Stage three. I did not do this on previous pieces but for these I've covered them in paper kitchen towel. The first time I did this I dipped the towel into a PVA/water mix but it was messy. The inspiration came from this article on dampfpanzerwagon. A big thank you to Tony as well for answering my questions re the use of paper towel/pva glue in terrain projects. Re-reading Tony's article I realised he had covered the area with PVA then applied the dry paper towel. This method was much easier. Once the paper was on the model I then used more PVA thinned with water to blend the paper. I used a small paint brush (emulsion) and found I could shape the paper with it, and use it to 'stipple' the paper when wet to blend pieces together. Each piece has probably three to four layers of paper on it to give it shape.

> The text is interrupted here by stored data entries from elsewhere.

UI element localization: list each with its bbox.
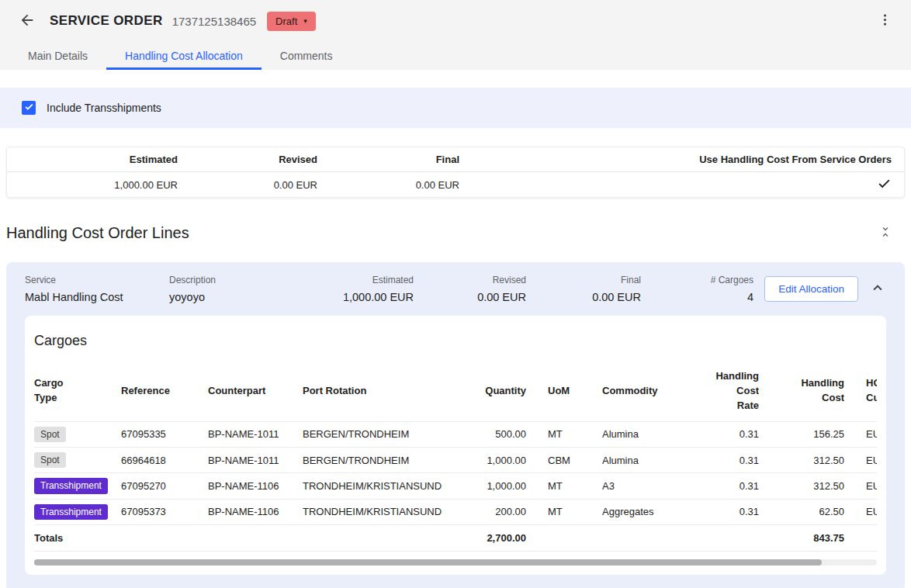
field-final: Final 0.00 EUR — [526, 275, 641, 303]
cargo-hc-currency: EUR — [844, 447, 877, 472]
include-transshipments-bar: Include Transshipments — [0, 88, 911, 128]
cargo-port-rotation: TRONDHEIM/KRISTIANSUND — [303, 499, 458, 524]
cargo-row: Transshipment 67095373 BP-NAME-1106 TRON… — [34, 499, 877, 524]
cargo-quantity: 1,000.00 — [458, 473, 526, 499]
cargo-reference: 67095270 — [121, 473, 208, 499]
totals-quantity: 2,700.00 — [458, 525, 526, 552]
cargo-hc-currency: EUR — [844, 473, 877, 499]
summary-col-estimated: Estimated — [7, 154, 178, 165]
summary-col-use-handling-cost: Use Handling Cost From Service Orders — [459, 154, 892, 165]
cargo-handling-cost: 156.25 — [759, 421, 844, 447]
cargo-counterpart: BP-NAME-1106 — [208, 499, 303, 524]
field-revised-value: 0.00 EUR — [414, 291, 526, 303]
column-header-handling-cost: Handling Cost — [759, 361, 844, 421]
cargo-type-badge: Spot — [34, 427, 66, 442]
cargo-reference: 67095335 — [121, 421, 208, 447]
use-handling-cost-check-icon[interactable] — [877, 176, 892, 193]
edit-allocation-button[interactable]: Edit Allocation — [764, 276, 858, 302]
cargo-commodity: Aggregates — [584, 499, 692, 524]
summary-final-value: 0.00 EUR — [317, 179, 459, 191]
cargo-handling-cost-rate: 0.31 — [692, 447, 759, 472]
cargo-uom: CBM — [526, 447, 584, 472]
handling-cost-summary-table: Estimated Revised Final Use Handling Cos… — [6, 147, 905, 198]
cargo-row: Spot 67095335 BP-NAME-1011 BERGEN/TRONDH… — [34, 421, 877, 447]
collapse-all-icon[interactable] — [878, 225, 892, 242]
cargo-type-badge: Spot — [34, 452, 66, 468]
column-header-port-rotation: Port Rotation — [303, 361, 458, 421]
cargo-quantity: 1,000.00 — [458, 447, 526, 472]
totals-row: Totals 2,700.00 843.75 — [34, 525, 877, 552]
tab-main-details[interactable]: Main Details — [9, 42, 106, 70]
tab-handling-cost-allocation[interactable]: Handling Cost Allocation — [106, 42, 262, 70]
field-final-value: 0.00 EUR — [526, 291, 641, 303]
cargo-port-rotation: BERGEN/TRONDHEIM — [303, 447, 458, 472]
include-transshipments-label: Include Transshipments — [47, 102, 161, 114]
order-number: 1737125138465 — [172, 15, 256, 28]
cargo-type-badge: Transshipment — [34, 478, 108, 493]
cargo-quantity: 200.00 — [458, 499, 526, 524]
field-description-value: yoyoyo — [169, 291, 313, 303]
order-line-card: Service Mabl Handling Cost Description y… — [6, 262, 905, 588]
more-options-button[interactable] — [875, 9, 895, 33]
app-header: SERVICE ORDER 1737125138465 Draft ▾ Main… — [0, 0, 911, 70]
field-description: Description yoyoyo — [169, 275, 313, 303]
status-badge-label: Draft — [275, 16, 297, 27]
field-cargo-count-label: # Cargoes — [641, 275, 753, 285]
page-title: SERVICE ORDER — [50, 13, 163, 29]
cargo-uom: MT — [526, 421, 584, 447]
column-header-reference: Reference — [121, 361, 208, 421]
include-transshipments-checkbox[interactable] — [22, 101, 36, 115]
column-header-handling-cost-rate: Handling Cost Rate — [692, 361, 759, 421]
cargo-quantity: 500.00 — [458, 421, 526, 447]
cargo-counterpart: BP-NAME-1106 — [208, 473, 303, 499]
field-cargo-count-value: 4 — [641, 291, 753, 303]
field-estimated: Estimated 1,000.00 EUR — [313, 275, 414, 303]
summary-estimated-value: 1,000.00 EUR — [7, 179, 178, 191]
cargo-handling-cost-rate: 0.31 — [692, 499, 759, 524]
column-header-quantity: Quantity — [458, 361, 526, 421]
cargo-hc-currency: EUR — [844, 421, 877, 447]
order-line-header: Service Mabl Handling Cost Description y… — [25, 275, 886, 303]
back-arrow-icon — [19, 12, 36, 31]
cargoes-card: Cargoes Cargo Type Reference Counterpart… — [25, 316, 886, 575]
cargo-counterpart: BP-NAME-1011 — [208, 447, 303, 472]
horizontal-scrollbar-thumb[interactable] — [34, 559, 822, 566]
cargo-uom: MT — [526, 473, 584, 499]
cargo-uom: MT — [526, 499, 584, 524]
field-final-label: Final — [526, 275, 641, 285]
cargo-commodity: Alumina — [584, 421, 692, 447]
horizontal-scrollbar-track[interactable] — [34, 559, 877, 566]
cargo-commodity: Alumina — [584, 447, 692, 472]
summary-revised-value: 0.00 EUR — [178, 179, 317, 191]
caret-down-icon: ▾ — [303, 18, 307, 25]
field-estimated-value: 1,000.00 EUR — [313, 291, 414, 303]
cargo-row: Spot 66964618 BP-NAME-1011 BERGEN/TRONDH… — [34, 447, 877, 472]
collapse-line-chevron-up-icon[interactable] — [869, 279, 886, 299]
column-header-commodity: Commodity — [584, 361, 692, 421]
cargo-handling-cost: 62.50 — [759, 499, 844, 524]
tab-comments[interactable]: Comments — [262, 42, 352, 70]
cargo-handling-cost-rate: 0.31 — [692, 473, 759, 499]
field-revised-label: Revised — [414, 275, 526, 285]
field-service-value: Mabl Handling Cost — [25, 291, 169, 303]
summary-col-final: Final — [317, 154, 459, 165]
cargo-hc-currency: EUR — [844, 499, 877, 524]
cargo-counterpart: BP-NAME-1011 — [208, 421, 303, 447]
column-header-cargo-type: Cargo Type — [34, 361, 121, 421]
checkbox-check-icon — [24, 101, 34, 115]
header-top-row: SERVICE ORDER 1737125138465 Draft ▾ — [0, 0, 911, 42]
cargoes-table: Cargo Type Reference Counterpart Port Ro… — [34, 361, 877, 552]
cargo-handling-cost: 312.50 — [759, 473, 844, 499]
status-dropdown[interactable]: Draft ▾ — [267, 12, 316, 31]
column-header-uom: UoM — [526, 361, 584, 421]
cargoes-title: Cargoes — [34, 333, 877, 349]
cargoes-header-row: Cargo Type Reference Counterpart Port Ro… — [34, 361, 877, 421]
tab-bar: Main Details Handling Cost Allocation Co… — [0, 42, 911, 70]
cargo-port-rotation: TRONDHEIM/KRISTIANSUND — [303, 473, 458, 499]
cargoes-table-viewport: Cargo Type Reference Counterpart Port Ro… — [34, 361, 877, 552]
cargo-type-badge: Transshipment — [34, 504, 108, 520]
column-header-hc-currency: HC Currency — [844, 361, 877, 421]
back-button[interactable] — [16, 9, 39, 34]
cargo-handling-cost: 312.50 — [759, 447, 844, 472]
kebab-menu-icon — [878, 12, 892, 29]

Stage four. I have put sand on each piece and small stones on some. The advantage of using the paper towel, was that I did not have to cover each one completely in sand as I had done before. I have then sprayed them with Grey Car Primer, as a base rather than black.
And finally Stage five. The finished pieces. I have used Anitas, Americanas and Folk Art acrylic craft paints, working up from Burnt Umber to Sand. Then used the hot glue gun to apply the clump foliage and finally the grass.
This process is time consuming, since I tend leave about 24hrs drying time between stages (learnt from past mistakes not to rush). But I'm pleased with the result. All that needs to be done is seal with GW's Purity Spray.
I like the effect of the paper towel soaked in PVA and will definitely be using that technique on future terrain projects. It was a long time since I did any papier mache. Still have a few more bocage related pieces to make, some shorter straights, gates/entrances and crossroad type pieces.